[Work to complete]: Would you transcribe exactly the lines from the beginning of the records below through the line with "مقام معظم رهبری", both included, omitting the pictures?

[Records from a collection]:
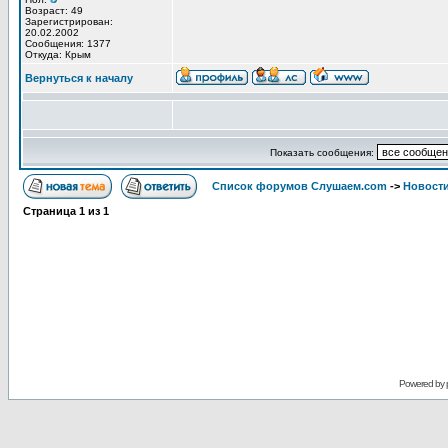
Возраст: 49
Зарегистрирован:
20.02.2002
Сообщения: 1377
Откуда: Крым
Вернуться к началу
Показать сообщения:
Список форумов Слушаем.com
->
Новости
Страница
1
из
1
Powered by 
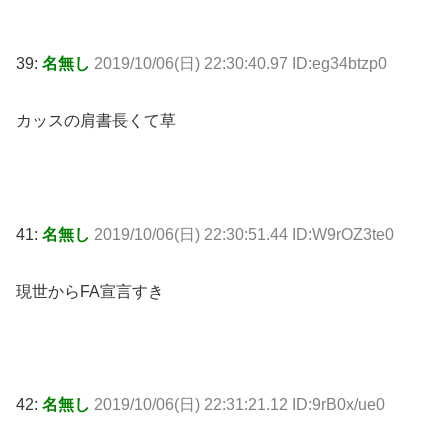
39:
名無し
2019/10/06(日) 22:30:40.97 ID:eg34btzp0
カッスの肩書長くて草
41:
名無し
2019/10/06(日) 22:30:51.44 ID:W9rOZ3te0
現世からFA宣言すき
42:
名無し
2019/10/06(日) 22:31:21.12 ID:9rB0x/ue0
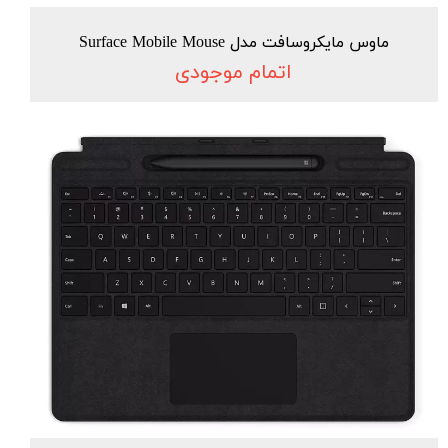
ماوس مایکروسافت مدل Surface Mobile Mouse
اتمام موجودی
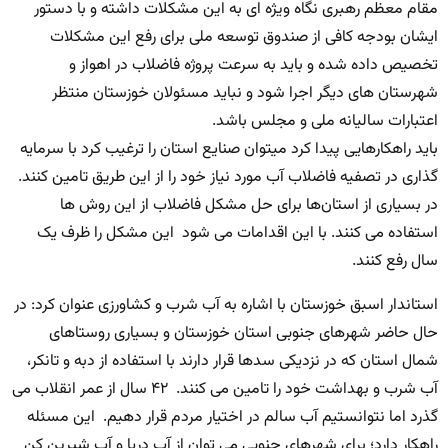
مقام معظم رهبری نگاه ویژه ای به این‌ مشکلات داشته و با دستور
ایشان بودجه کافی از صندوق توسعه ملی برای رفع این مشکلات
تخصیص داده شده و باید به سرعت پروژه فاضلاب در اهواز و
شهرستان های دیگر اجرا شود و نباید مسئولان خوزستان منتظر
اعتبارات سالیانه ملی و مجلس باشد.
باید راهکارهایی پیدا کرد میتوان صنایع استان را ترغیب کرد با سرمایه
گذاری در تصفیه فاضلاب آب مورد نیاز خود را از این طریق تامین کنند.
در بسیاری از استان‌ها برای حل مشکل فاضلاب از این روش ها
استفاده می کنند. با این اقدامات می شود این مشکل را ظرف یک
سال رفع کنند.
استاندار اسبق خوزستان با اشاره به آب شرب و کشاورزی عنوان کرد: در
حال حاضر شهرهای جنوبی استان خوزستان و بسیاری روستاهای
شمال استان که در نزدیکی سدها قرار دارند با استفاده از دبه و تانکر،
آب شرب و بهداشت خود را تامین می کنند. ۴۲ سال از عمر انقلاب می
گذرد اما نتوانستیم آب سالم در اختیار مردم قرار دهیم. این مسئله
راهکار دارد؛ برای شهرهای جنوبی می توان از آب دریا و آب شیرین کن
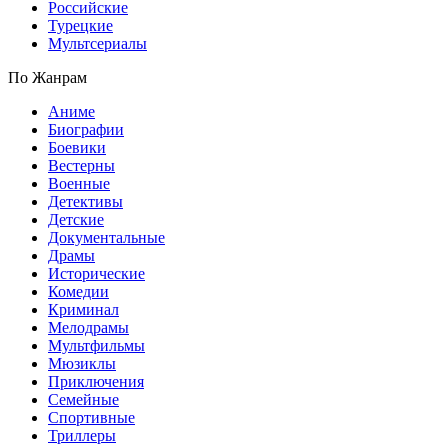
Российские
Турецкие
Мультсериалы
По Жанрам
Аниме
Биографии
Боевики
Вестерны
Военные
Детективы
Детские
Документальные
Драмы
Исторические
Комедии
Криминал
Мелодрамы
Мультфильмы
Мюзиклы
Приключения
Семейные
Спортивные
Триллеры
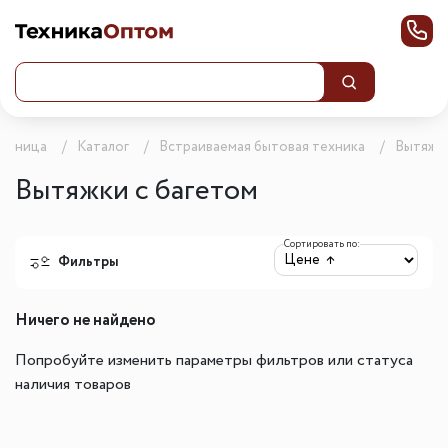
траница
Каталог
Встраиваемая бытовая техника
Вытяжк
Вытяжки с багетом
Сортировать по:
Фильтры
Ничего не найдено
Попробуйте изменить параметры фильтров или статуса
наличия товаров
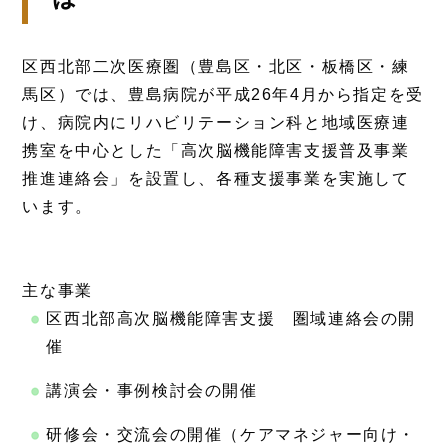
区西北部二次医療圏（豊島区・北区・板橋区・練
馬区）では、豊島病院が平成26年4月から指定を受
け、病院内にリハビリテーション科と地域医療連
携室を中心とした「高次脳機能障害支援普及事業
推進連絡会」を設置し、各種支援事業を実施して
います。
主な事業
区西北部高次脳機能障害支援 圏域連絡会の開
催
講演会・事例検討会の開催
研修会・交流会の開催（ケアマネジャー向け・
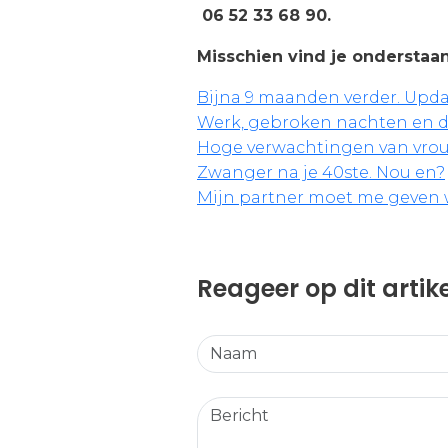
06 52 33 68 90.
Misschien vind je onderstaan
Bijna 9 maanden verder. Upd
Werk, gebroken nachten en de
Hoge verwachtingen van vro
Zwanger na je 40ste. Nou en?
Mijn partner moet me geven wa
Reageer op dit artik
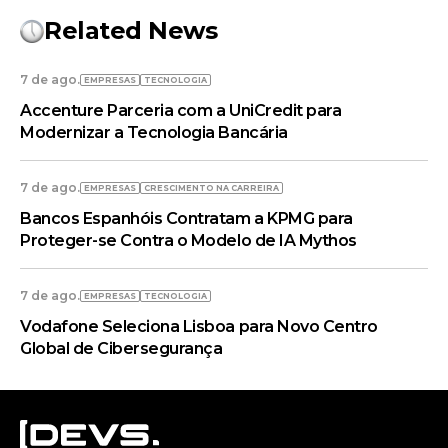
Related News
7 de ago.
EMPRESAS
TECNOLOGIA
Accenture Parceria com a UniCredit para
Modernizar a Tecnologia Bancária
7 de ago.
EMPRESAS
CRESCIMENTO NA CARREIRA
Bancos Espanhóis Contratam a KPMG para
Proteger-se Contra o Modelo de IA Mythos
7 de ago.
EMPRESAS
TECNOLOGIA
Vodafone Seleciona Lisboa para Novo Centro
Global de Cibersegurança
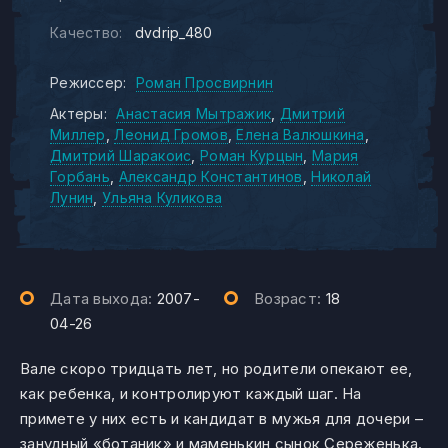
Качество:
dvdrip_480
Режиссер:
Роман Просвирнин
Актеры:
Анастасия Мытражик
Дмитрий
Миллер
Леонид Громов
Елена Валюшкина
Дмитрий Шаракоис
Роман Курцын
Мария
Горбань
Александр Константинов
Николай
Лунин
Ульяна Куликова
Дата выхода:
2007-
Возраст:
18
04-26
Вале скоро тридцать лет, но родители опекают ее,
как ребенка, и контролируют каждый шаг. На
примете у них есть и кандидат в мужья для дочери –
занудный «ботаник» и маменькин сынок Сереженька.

[Task result]:
Возраст: 49
Зарегистрирован:
20.02.2002
Сообщения: 1377
Откуда: Крым
Вернуться к началу
Показать сообщения:
Список форумов Слушаем.com
->
Новости
Страница
1
из
1
Powered by 
39:
名無し
2019/10/06(日) 22:30:40.97 ID:eg34btzp0
カッスの肩書長くて草
41:
名無し
2019/10/06(日) 22:30:51.44 ID:W9rOZ3te0
現世からFA宣言すき
42:
名無し
2019/10/06(日) 22:31:21.12 ID:9rB0x/ue0
ماوس مایکروسافت مدل Surface Mobile Mouse
اتمام موجودی
مقام معظم رهبری نگاه ویژه ای به این‌ مشکلات داشته و با دستور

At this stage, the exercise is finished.